Despite being a Fondazzjoni Patrimonju Malti project, it makes strides in shedding the expected academic tone that art writing seems eternally locked within locally. It doesn’t always succeed here – the writing is still at times laden with impenetrable language and art-speak. But in its structure and formatting, the catalogue’s tome tone offers something new.

The layout design is, like the exhibition, refined and inventive simultaneously, although the absence of a title along the spine of any publication is always troublesome. But overwhelmingly, the layout works supportively with the text. Its organisation, colour shifts, fold-outs and graphic continuity are never conspicuous or arbitrary.

Its essays are strong, studied and, similarly to the exhibition, a stylish homage to a great period of art in Malta’s history

The catalogue’s content is also well contemplated and fairly exhaustive. Most notably, it is consistently striving to steer away from the obvious. Its downfall is that a reader can, at times, sense that effort – in the surplus of quotations, for example – and that exertion overtakes the rhythm of reading itself. But its essays are strong, studied and, similarly to the exhibition, a stylish homage to a great period of art in Malta’s history.

It moves beyond Malta’s shores of course, following the exhibition’s own latitude. Giulia Privitelli’s essay on Lucio Fontana is nourishingly informative, giving any newcomer to his ‘cuts’ a quick (generally all of the essays maintain a compact word-count) yet deep theoretical tour through what his punctured canvases actually mean.

Richard England’s texts on Victor Pasmore and Basil Spence are, similarly, essays in learned clarity. The catalogue succeeds best here, when offering insight that is incisive, but never boring.

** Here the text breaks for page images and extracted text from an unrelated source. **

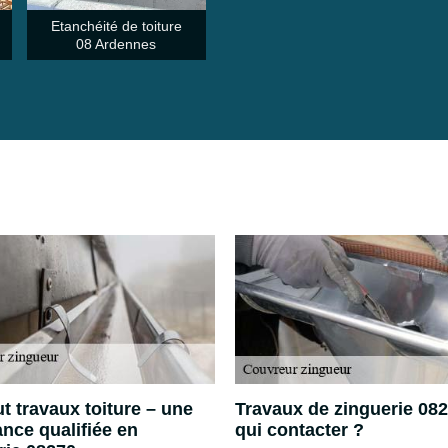
Etanchéité de toiture
08 Ardennes
t travaux toiture – une
Travaux de zinguerie 082
ance qualifiée en
qui contacter ?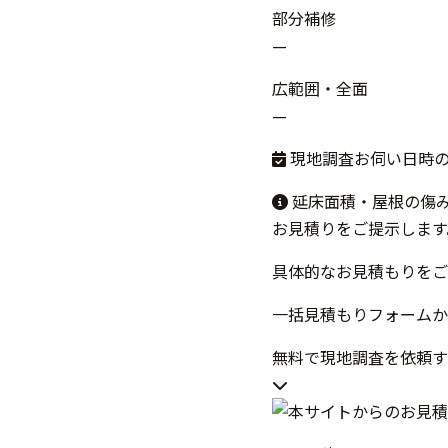
部分補修
—
広範囲・全面
—
現地調査お伺い日時
延床面積・屋根の傷
お見積りをご提示します
具体的なお見積もりをご
一括見積もりフォームか
無料で現地調査を依頼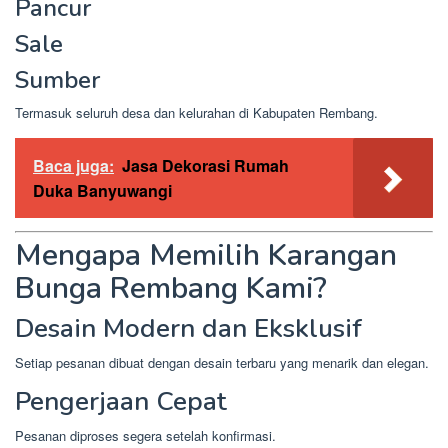
Pancur
Sale
Sumber
Termasuk seluruh desa dan kelurahan di Kabupaten Rembang.
Baca juga:
Jasa Dekorasi Rumah
Duka Banyuwangi
Mengapa Memilih Karangan
Bunga Rembang Kami?
Desain Modern dan Eksklusif
Setiap pesanan dibuat dengan desain terbaru yang menarik dan elegan.
Pengerjaan Cepat
Pesanan diproses segera setelah konfirmasi.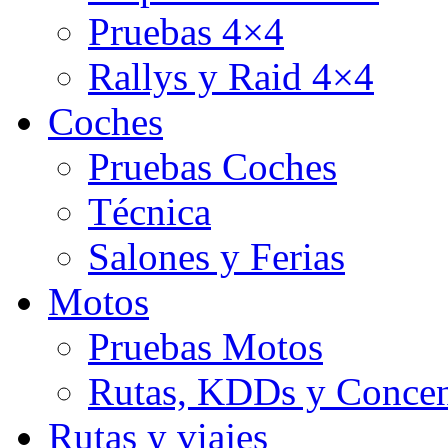
Pruebas 4×4
Rallys y Raid 4×4
Coches
Pruebas Coches
Técnica
Salones y Ferias
Motos
Pruebas Motos
Rutas, KDDs y Concen
Rutas y viajes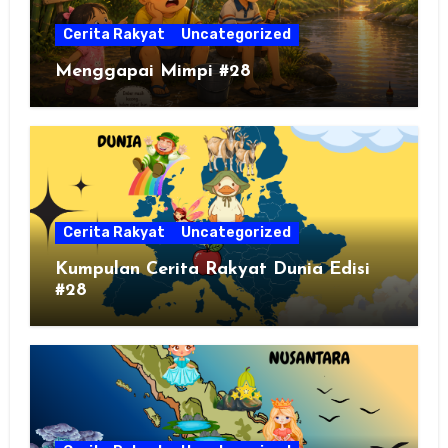
Cerita Rakyat
Uncategorized
Menggapai Mimpi #28
Cerita Rakyat
Uncategorized
Kumpulan Cerita Rakyat Dunia Edisi
#28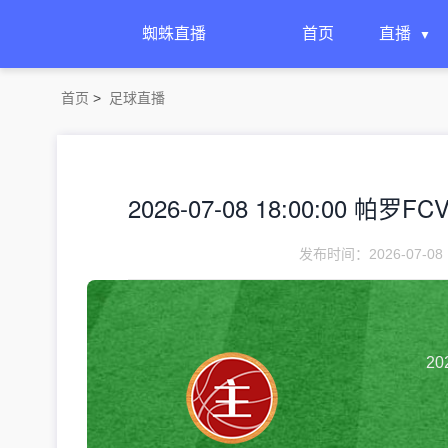
蜘蛛直播
首页
直播
首页
>
足球直播
2026-07-08 18:00:00 帕罗F
发布时间：2026-07-08 
20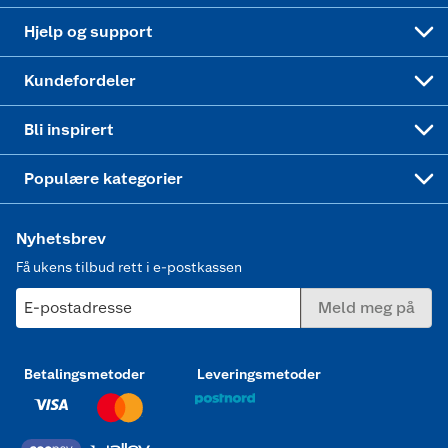
Leveringstid
Coop bedriftskort
Oppskrifter
Høytrykkspyler
Hjelp og support
Min kake
Ukas 4 middagstilbud
Klær
Kundefordeler
Mer inspirasjon
Symaskin
Bli inspirert
Joggesko dame
Populære kategorier
Nyhetsbrev
Få ukens tilbud rett i e-postkassen
E-postadresse
Meld meg på
Betalingsmetoder
Leveringsmetoder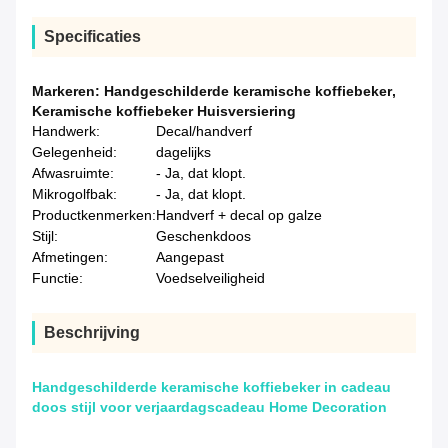
Specificaties
Markeren:
Handgeschilderde keramische koffiebeker
,
Keramische koffiebeker Huisversiering
Handwerk:
Decal/handverf
Gelegenheid:
dagelijks
Afwasruimte:
- Ja, dat klopt.
Mikrogolfbak:
- Ja, dat klopt.
Productkenmerken:
Handverf + decal op galze
Stijl:
Geschenkdoos
Afmetingen:
Aangepast
Functie:
Voedselveiligheid
Beschrijving
Handgeschilderde keramische koffiebeker in cadeau
doos stijl voor verjaardagscadeau Home Decoration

Elsewhere, text delves more directly into the experimental. Sarah Chircop’s introductory text and Michael Zammit’s essay on a ‘Series of Six Figure Studies’ are both language experiments as much as they are commentary/appraisals. These texts move closest to the simulation of the ‘line’. They meander and are self-conscious. The cadence of the book’s reading is set off-beat because of them – which can either be effective or disruptive depending on the reader or the reading mood. Either way, they make this catalogue different.

The editorial integrity of the catalogue shines through its straightforwardness, even if its aim is to spotlight its originality. The progression of chapters is coherent, intuitive and interesting. The trajectory is clear.

The artworks are given the most prominent platform within the book’s pages. Its rejection of standard catalogue entries or linear historical explanations does not spell flimsiness or under-researched content.

If anything, the real experimentation within the catalogue of what art writing can do stood to go beyond the playfulness of the language itself, and could have been even bolder with its conclusions, and – as ever with local art writing – lighter on flattery.

In Search of Line is an art book, not just a catalogue. It will be read, unconnectedly to the shuttering exhibition, for many years as a whole and comprehensive study on the exploration of ‘line’.

In its graphic point-of-view and its editorial confidence, it meets the spirit of the 1973 publication Contemporary Art in Malta, also edited by Richard England, and the 2008 publication, Cross-Currents, edited by Raphael Vella.

In doing so, it joins a small community of art publications that strive to cajole and reinvent the standards of art writing in Malta. For that, and for the breadth of content it holds, In Search of Line packs a substantially, if imperfectly, noble punch.